When Brennan complained to Police Magistrate A.F. Pemberton in Victoria that his cattle were being killed and maimed, Pemberton, aware of Brennan’s sordid reputation, was less than sympathetic: “I think it desirable that he should be removed.”

Easier said than done, of course; at least by legal means. And for all of his differences with his neighbours, he prospered.

In just a few years he was one of the Valley’s wealthiest farmers with two oxen, two horses, 30 cows and eight pigs. Which likely explains his having had to pay a $25 fine for altering brands on a calf belonging to Fred Crate. He got off on another rustling charge with only a tongue lashing from Chief Justice Needham.
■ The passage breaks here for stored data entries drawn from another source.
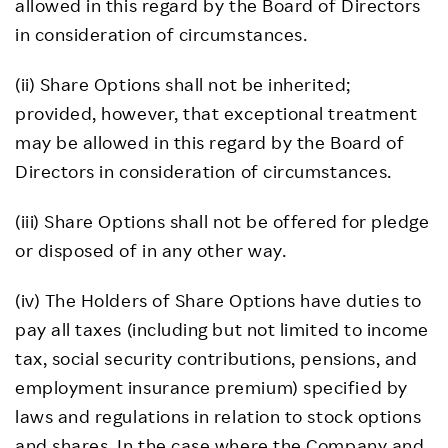
allowed in this regard by the Board of Directors
in consideration of circumstances.
(ii) Share Options shall not be inherited;
provided, however, that exceptional treatment
may be allowed in this regard by the Board of
Directors in consideration of circumstances.
(iii) Share Options shall not be offered for pledge
or disposed of in any other way.
(iv) The Holders of Share Options have duties to
pay all taxes (including but not limited to income
tax, social security contributions, pensions, and
employment insurance premium) specified by
laws and regulations in relation to stock options
and shares. In the case where the Company and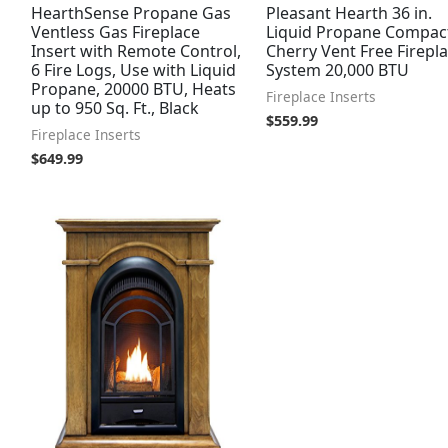
HearthSense Propane Gas
Pleasant Hearth 36 in.
Ventless Gas Fireplace
Liquid Propane Compac
Insert with Remote Control,
Cherry Vent Free Firepl
6 Fire Logs, Use with Liquid
System 20,000 BTU
Propane, 20000 BTU, Heats
Fireplace Inserts
up to 950 Sq. Ft., Black
$
559.99
Fireplace Inserts
$
649.99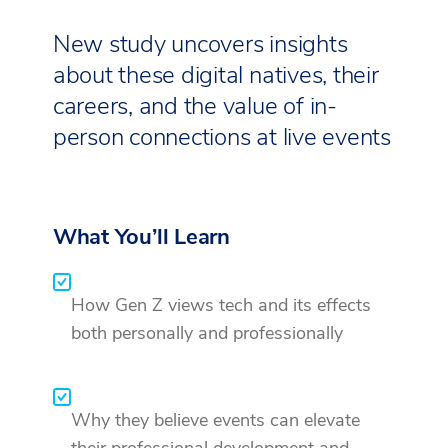
New study uncovers insights
about these digital natives, their
careers, and the value of in-
person connections at live events
What You’ll Learn
How Gen Z views tech and its effects
both personally and professionally
Why they believe events can elevate
their professional development and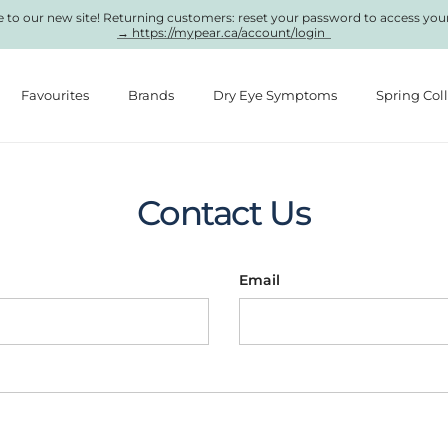
to our new site! Returning customers: reset your password to access you
→ https://mypear.ca/account/login
Favourites
Brands
Dry Eye Symptoms
Spring Col
Contact Us
Email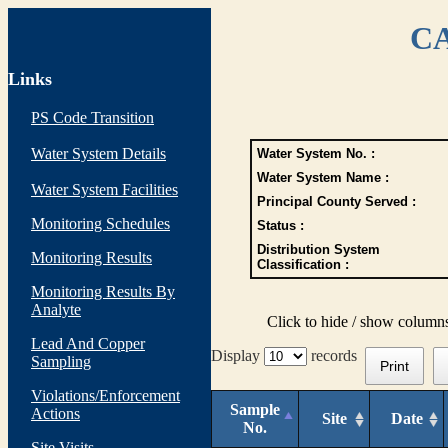
CA
Links
PS Code Transition
Water System Details
Water System No. :
Water System Name :
Water System Facilities
Principal County Served :
Monitoring Schedules
Status :
Distribution System
Monitoring Results
Classification :
Monitoring Results By
Analyte
Click to hide / show column
Lead And Copper
Display
records
Sampling
Print
Violations/Enforcement
Sample
Actions
Site
Date
No.
Site Visits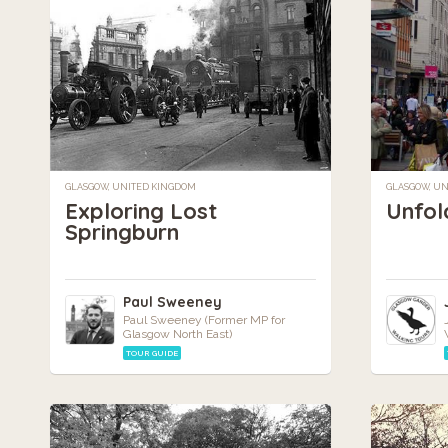
GLASGOW, UNITED KINGDOM
GLASGOW, U
Exploring Lost
Unfol
Springburn
Paul Sweeney
Paul Sweeney (Former MP for
Glasgow North East)
TOUR GUIDE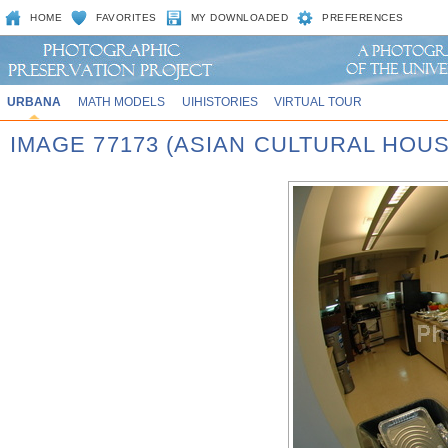
HOME
FAVORITES
MY DOWNLOADED
PREFERENCES
URBANA
MATH MODELS
UIHISTORIES
VIRTUAL TOUR
IMAGE 77173 (ASIAN CULTURAL HOU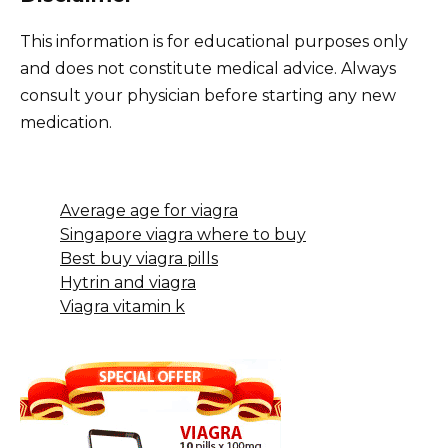
This information is for educational purposes only
and does not constitute medical advice. Always
consult your physician before starting any new
medication.
Average age for viagra
Singapore viagra where to buy
Best buy viagra pills
Hytrin and viagra
Viagra vitamin k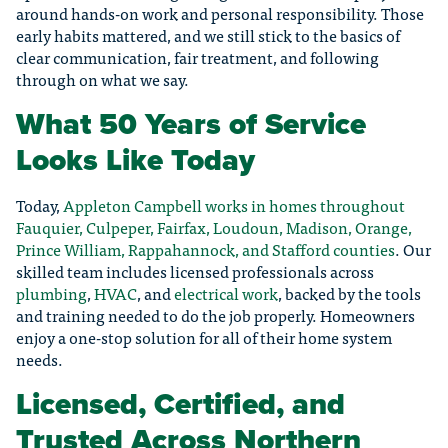
around hands-on work and personal responsibility. Those
early habits mattered, and we still stick to the basics of
clear communication, fair treatment, and following
through on what we say.
What 50 Years of Service
Looks Like Today
Today,
Appleton Campbell works in homes throughout
Fauquier, Culpeper, Fairfax, Loudoun, Madison, Orange,
Prince William, Rappahannock, and Stafford counties
. Our
skilled team includes licensed professionals across
plumbing
,
HVAC
, and
electrical work
, backed by the tools
and training needed to do the job properly. Homeowners
enjoy a one-stop solution for all of their home system
needs.
Licensed, Certified, and
Trusted Across Northern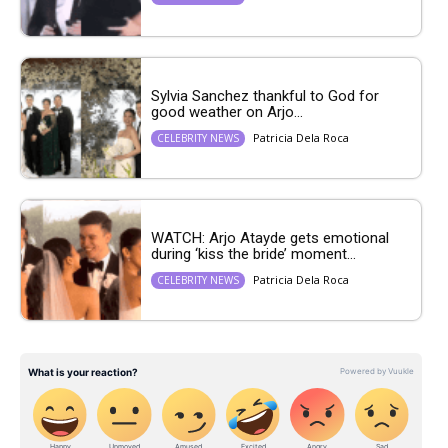
Sylvia Sanchez thankful to God for
good weather on Arjo...
Patricia Dela Roca
CELEBRITY NEWS
WATCH: Arjo Atayde gets emotional
during ‘kiss the bride’ moment...
Patricia Dela Roca
CELEBRITY NEWS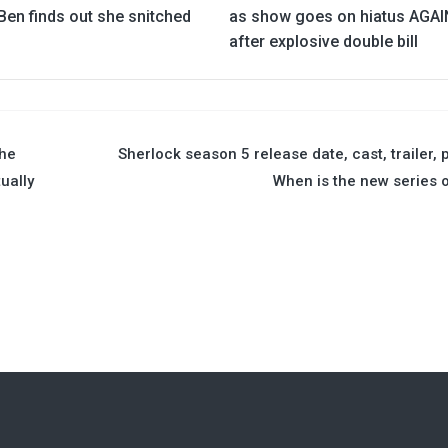
Ben finds out she snitched
as show goes on hiatus AGAI
after explosive double bill
the
Sherlock season 5 release date, cast, trailer, p
ually
When is the new series 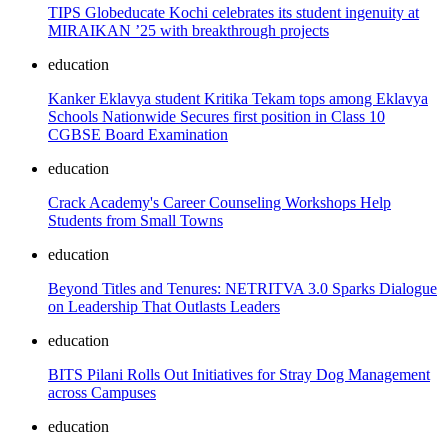
TIPS Globeducate Kochi celebrates its student ingenuity at
MIRAIKAN ’25 with breakthrough projects
education
Kanker Eklavya student Kritika Tekam tops among Eklavya
Schools Nationwide Secures first position in Class 10
CGBSE Board Examination
education
Crack Academy's Career Counseling Workshops Help
Students from Small Towns
education
Beyond Titles and Tenures: NETRITVA 3.0 Sparks Dialogue
on Leadership That Outlasts Leaders
education
BITS Pilani Rolls Out Initiatives for Stray Dog Management
across Campuses
education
Sadly, after five years as a squatter, Brennan’s land claim was upheld by the Crown and his Cowichan neighbours’ fervent hopes that he’d be evicted were dashed. As it happened, however, they didn’t have to wait long for him to, in fact, vacate the premises. Not by choice, mind you, but in handcuffs.

He’d been shooting again, this time at former friend Tom (or Henry) Shaw who, it seems, was as cantankerous as he. At his trial before none other than “Hanging Judge” Matthew Begbie, despite the testimony of witnesses (among them Father Rondeault) that Shaw had threatened him, Begbie was having none of it and instructed the jury to render a verdict of guilty of shooting with intent to murder or do grievous bodily harm. They obliged, but recommended mercy.

When his lawyer pleaded for a light sentence because of his wife and children and poor state of health, Begbie snapped that he should have thought of all that earlier and sentenced him to two years with hard labour. Patrick Brennan served his time in the Victoria gaol and, infirm or no, he likely contributed to repairing the city’s streets while serving on the chain gang.

There’s no record of his having returned to the Cowichan Valley.